(Collected data)
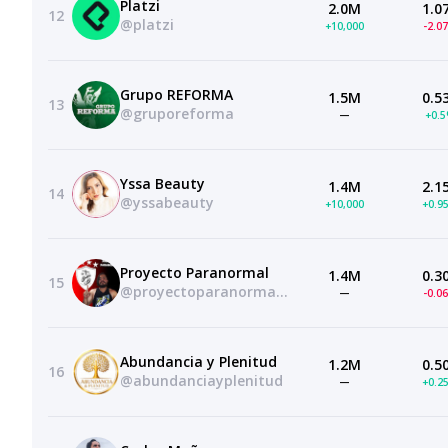
Platzi
2.0M
1.0
12
@platzi
+10,000
-2.0
Grupo REFORMA
1.5M
0.5
13
@gruporeforma
—
+0.
Yssa Beauty
1.4M
2.1
14
@yssabeauty
+10,000
+0.9
Proyecto Paranormal
1.4M
0.3
15
@proyectoparanormalmexico
—
-0.0
Abundancia y Plenitud
1.2M
0.5
16
@abundanciayplenitud
—
+0.2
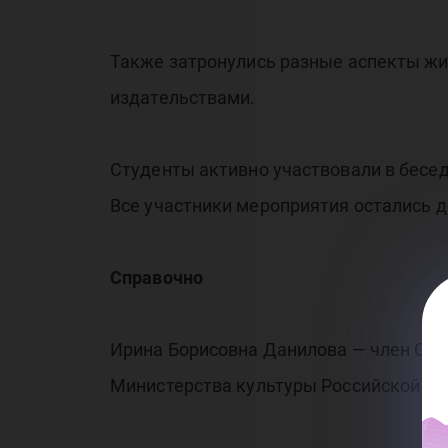
Также затронулись разные аспекты жиз
издательствами.
Студенты активно участвовали в бесе
Все участники мероприятия остались 
Справочно
Ирина Борисовна Данилова — член Союз
Министерства культуры Российской Фе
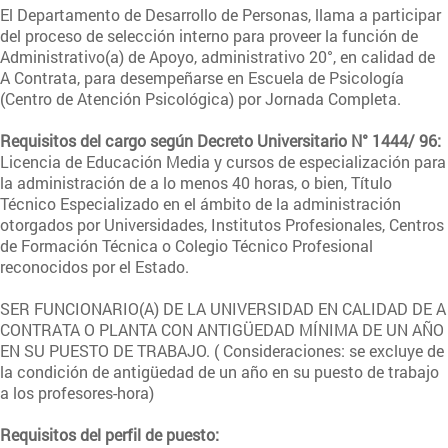
El Departamento de Desarrollo de Personas, llama a participar
del proceso de selección interno para proveer la función de
Administrativo(a) de Apoyo, administrativo 20°, en calidad de
A Contrata, para desempeñarse en Escuela de Psicología
(Centro de Atención Psicológica) por Jornada Completa.
Requisitos del cargo según Decreto Universitario N° 1444/ 96:
Licencia de Educación Media y cursos de especialización para
la administración de a lo menos 40 horas, o bien, Título
Técnico Especializado en el ámbito de la administración
otorgados por Universidades, Institutos Profesionales, Centros
de Formación Técnica o Colegio Técnico Profesional
reconocidos por el Estado.
SER FUNCIONARIO(A) DE LA UNIVERSIDAD EN CALIDAD DE A
CONTRATA O PLANTA CON ANTIGÜEDAD MÍNIMA DE UN AÑO
EN SU PUESTO DE TRABAJO. ( Consideraciones: se excluye de
la condición de antigüedad de un año en su puesto de trabajo
a los profesores-hora)
Requisitos del perfil de puesto:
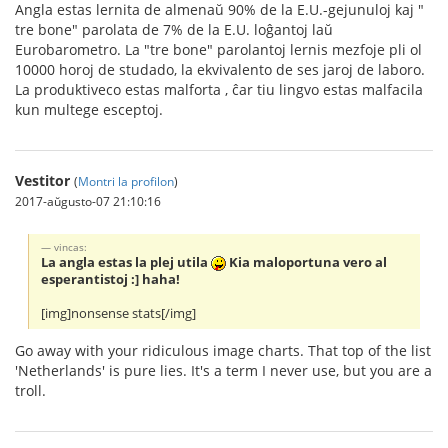
Angla estas lernita de almenaŭ 90% de la E.U.-gejunuloj kaj "
tre bone" parolata de 7% de la E.U. loĝantoj laŭ
Eurobarometro. La "tre bone" parolantoj lernis mezfoje pli ol
10000 horoj de studado, la ekvivalento de ses jaroj de laboro.
La produktiveco estas malforta , ĉar tiu lingvo estas malfacila
kun multege esceptoj.
Vestitor
(
Montri la profilon
)
2017-aŭgusto-07 21:10:16
vincas:
La angla estas la plej utila
Kia maloportuna vero al
esperantistoj :] haha!
[img]nonsense stats[/img]
Go away with your ridiculous image charts. That top of the list
'Netherlands' is pure lies. It's a term I never use, but you are a
troll.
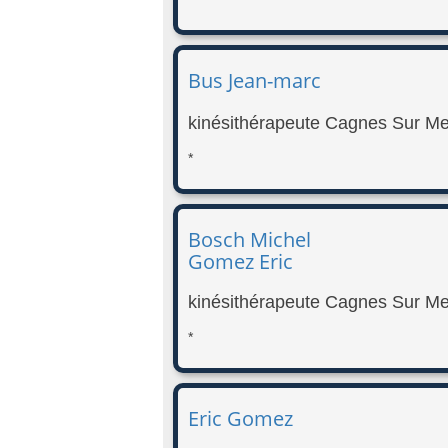
Bus Jean-marc
kinésithérapeute Cagnes Sur Me
*
Bosch Michel
Gomez Eric
kinésithérapeute Cagnes Sur Me
*
Eric Gomez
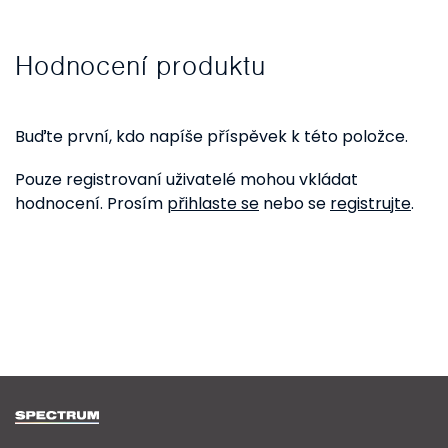
Hodnocení produktu
Buďte první, kdo napíše příspěvek k této položce.
Pouze registrovaní uživatelé mohou vkládat
hodnocení. Prosím
přihlaste se
nebo se
registrujte
.
Z
á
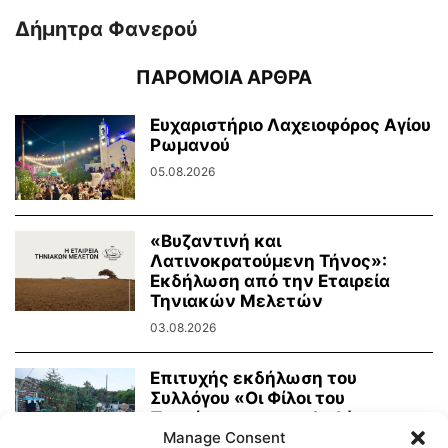
Δήμητρα Φανερού
ΠΑΡΟΜΟΙΑ ΑΡΘΡΑ
Ευχαριστήριο Λαχειοφόρος Αγίου
Ρωμανού
05.08.2026
«Βυζαντινή και
Λατινοκρατούμενη Τήνος»:
Εκδήλωση από την Εταιρεία
Τηνιακών Μελετών
03.08.2026
Επιτυχής εκδήλωση του
Συλλόγου «Οι Φίλοι του
Πρασίνου» με κουκλοθέατρο
Manage Consent
και...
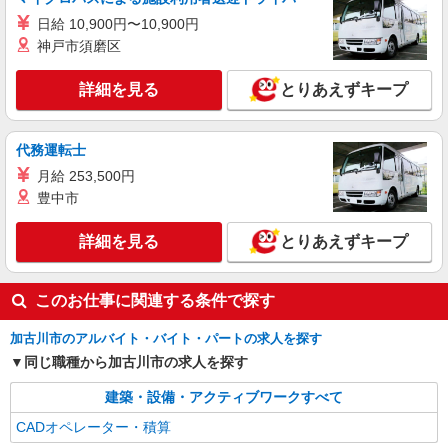
日給 10,900円〜10,900円
神戸市須磨区
詳細を見る
とりあえずキープ
代務運転士
月給 253,500円
豊中市
詳細を見る
とりあえずキープ
このお仕事に関連する条件で探す
加古川市のアルバイト・バイト・パートの求人を探す
同じ職種から加古川市の求人を探す
建築・設備・アクティブワークすべて
CADオペレーター・積算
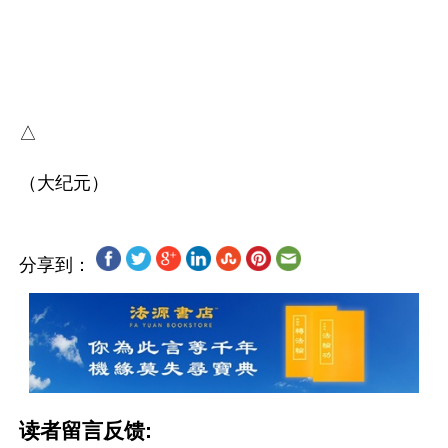
△

分享到：
读者留言反馈:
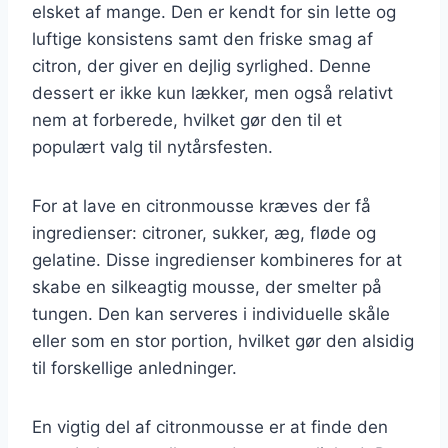
elsket af mange. Den er kendt for sin lette og
luftige konsistens samt den friske smag af
citron, der giver en dejlig syrlighed. Denne
dessert er ikke kun lækker, men også relativt
nem at forberede, hvilket gør den til et
populært valg til nytårsfesten.
For at lave en citronmousse kræves der få
ingredienser: citroner, sukker, æg, fløde og
gelatine. Disse ingredienser kombineres for at
skabe en silkeagtig mousse, der smelter på
tungen. Den kan serveres i individuelle skåle
eller som en stor portion, hvilket gør den alsidig
til forskellige anledninger.
En vigtig del af citronmousse er at finde den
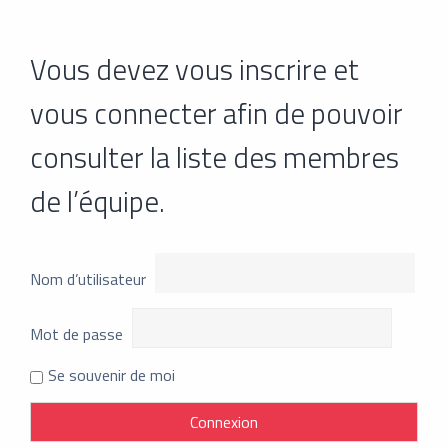
Vous devez vous inscrire et
vous connecter afin de pouvoir
consulter la liste des membres
de l’équipe.
Nom d’utilisateur
Mot de passe
Se souvenir de moi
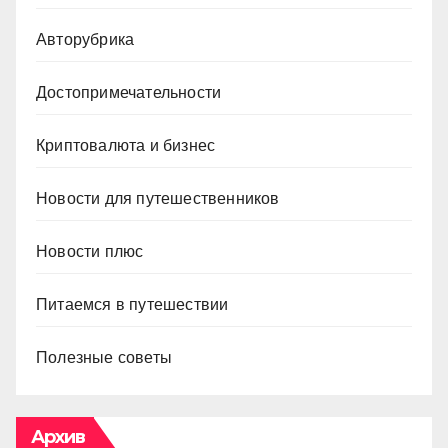
Авторубрика
Достопримечательности
Криптовалюта и бизнес
Новости для путешественников
Новости плюс
Питаемся в путешествии
Полезные советы
Архив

-- ASSIGNMENT --
Pictures are to be left out; the answer must otherwise be exactly the lines from the one with "Nom d’utilisateur" through the final line of the entries above, both included.

-- EXERCISE OUTPUT --
Nom d’utilisateur
Mot de passe
Se souvenir de moi
Авторубрика
Достопримечательности
Криптовалюта и бизнес
Новости для путешественников
Новости плюс
Питаемся в путешествии
Полезные советы
Архив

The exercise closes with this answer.